Modified Duration in Mutual Funds: Meaning, Formula and Example

An analogy is a simple way to understand a complex concept. Let’s consider the same to help you get a good idea of modified duration -

Saajan ran a cotton clothing business that is best suited for the summer season. Expecting a good season sale, he stocked the items in excess. He was thinking of selling them all before winter began. Unexpectedly, the winter came forward earlier than usual, making him lower the selling price of items to clear the stock. Contrary to this, he would have charged a higher price and made more money if the summer had been prolonged. As you can see here, an external factor can significantly impact the price and profits.

Let’s define modified duration in line with this analogy.

What is Modified Duration?

Modified duration can be defined as the measurable change in the price of security in relation to the change in interest rate. In other words, it covers the effect of 1% or 100 basis points in the interest rate on the price of a bond. Here, the interest rate change can be considered analogous to the season change in the analogy above.

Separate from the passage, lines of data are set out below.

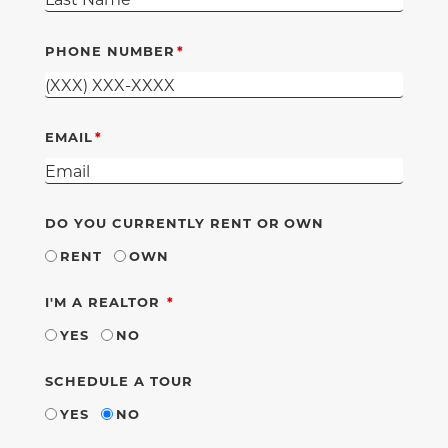
PHONE NUMBER
EMAIL
DO YOU CURRENTLY RENT OR OWN
RENT
OWN
REQUIRED
I'M A REALTOR
YES
NO
SCHEDULE A TOUR
YES
NO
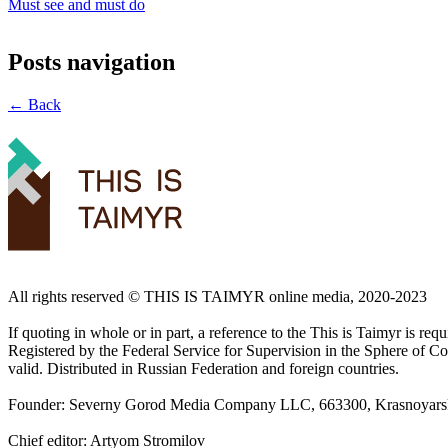
Must see and must do
Posts navigation
← Back
All rights reserved ©️ THIS IS TAIMYR online media, 2020-2023
If quoting in whole or in part, a reference to the This is Taimyr is re
Registered by the Federal Service for Supervision in the Sphere of
valid. Distributed in Russian Federation and foreign countries.
Founder: Severny Gorod Media Company LLC, 663300, Krasnoyarsk T
Chief editor: Artyom Stromilov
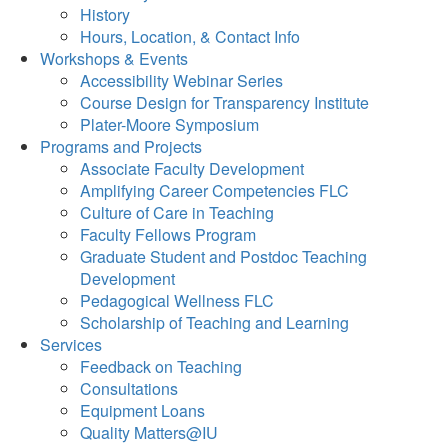
History
Hours, Location, & Contact Info
Workshops & Events
Accessibility Webinar Series
Course Design for Transparency Institute
Plater-Moore Symposium
Programs and Projects
Associate Faculty Development
Amplifying Career Competencies FLC
Culture of Care in Teaching
Faculty Fellows Program
Graduate Student and Postdoc Teaching
Development
Pedagogical Wellness FLC
Scholarship of Teaching and Learning
Services
Feedback on Teaching
Consultations
Equipment Loans
Quality Matters@IU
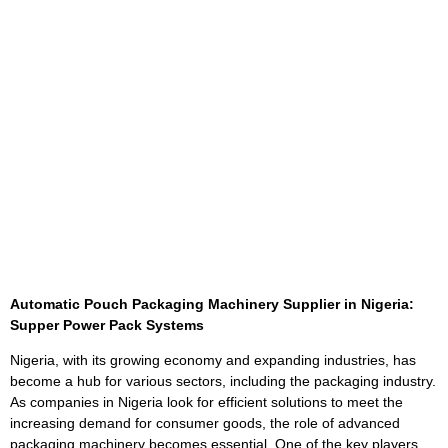
Automatic Pouch Packaging Machinery Supplier in Nigeria:
Supper Power Pack Systems
Nigeria, with its growing economy and expanding industries, has
become a hub for various sectors, including the packaging industry.
As companies in Nigeria look for efficient solutions to meet the
increasing demand for consumer goods, the role of advanced
packaging machinery becomes essential. One of the key players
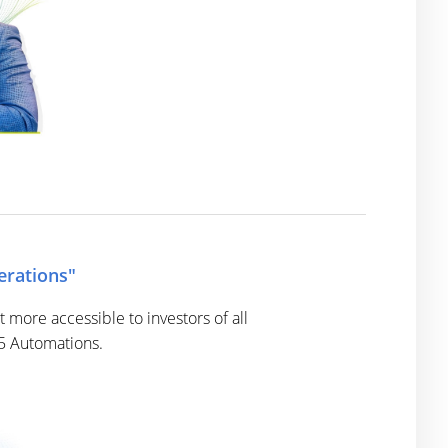
erations"
more accessible to investors of all
 5 Automations.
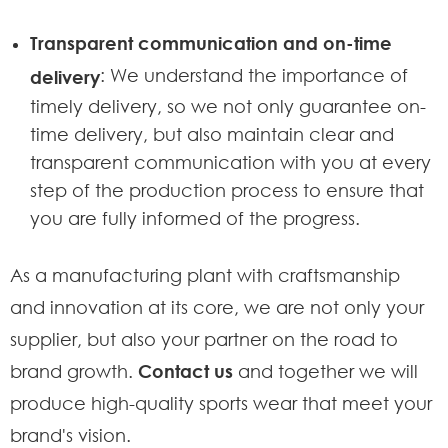
Transparent communication and on-time
: We understand the importance of
delivery
timely delivery, so we not only guarantee on-
time delivery, but also maintain clear and
transparent communication with you at every
step of the production process to ensure that
you are fully informed of the progress.
As a manufacturing plant with craftsmanship
and innovation at its core, we are not only your
supplier, but also your partner on the road to
brand growth.
Contact us
and together we will
produce high-quality sports wear that meet your
brand's vision.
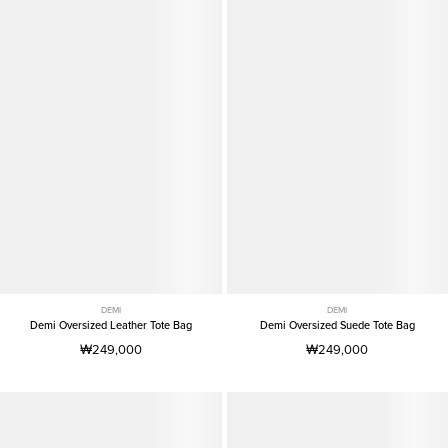
DEMI
DEMI
Demi Oversized Leather Tote Bag
Demi Oversized Suede Tote Bag
₩249,000
₩249,000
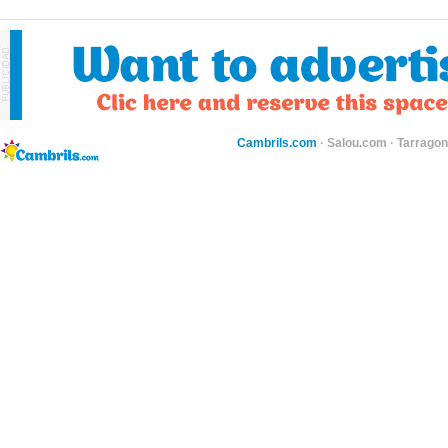
Cambrils.com
·
Salou.com
·
Tarragon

For instance, if the modified duration in mutual funds (debt funds) is less, it is similar to having fewer items in the stock. Even if the interest rate were to change, the price change would be less. On the contrary, if this duration is higher, it is similar to having excess items in the stock. If the interest rates were to change, the price impact would also be significant.

Hence, the higher the modified duration in mutual funds, the higher can be the risk of price fluctuation, and vice versa.

Relationship between Bond Price and Interest Rates

At the core, the price of a bond is inversely proportional to the interest rates. It means the bond price tends to fall when the interest rate rises, and vice versa. In these terms, the modified duration covers the degree of rise and fall in the price of bonds, given the change in interest rates.

In mathematical terms, the change in bond price is the arithmetic product of modified duration in mutual funds and the changes in external interest rates. These technical details might sound a little off-the-course to the basics of mutual fund investing. But here’s an interesting part waiting next for you -

Who Changes the Modified Duration of Mutual Funds?

As part of investing in mutual funds, you might already know that a fund manager oversees the fund’s trading activity and investment strategy. In relation to the interest rates, he is the one who takes the required decision. Here’s how fund managers usually deal with changing interest rates:

If the fund manager expects the interest rates to rise (similar to expecting the start of winters earlier than expected), he would most likely reduce the modified duration of the portfolio.

On the other hand, if the interest rates are expected to fall, he tends to maintain a higher modified duration to benefit more from the fall in the interest rates.

More About Modified Duration Formula

You can calculate modified duration using the following formula:

Modified Duration = (Macaulay Duration)/{1 + (YTM)/n}

Here, YTM equals Yield to Maturity, and n is the number of coupon periods in a year

As in this formula, you can consider modified duration to be an extension of Macaulay duration - a parameter that calculates the weighted average time before you (as the bondholder) will receive the bond's cash flow.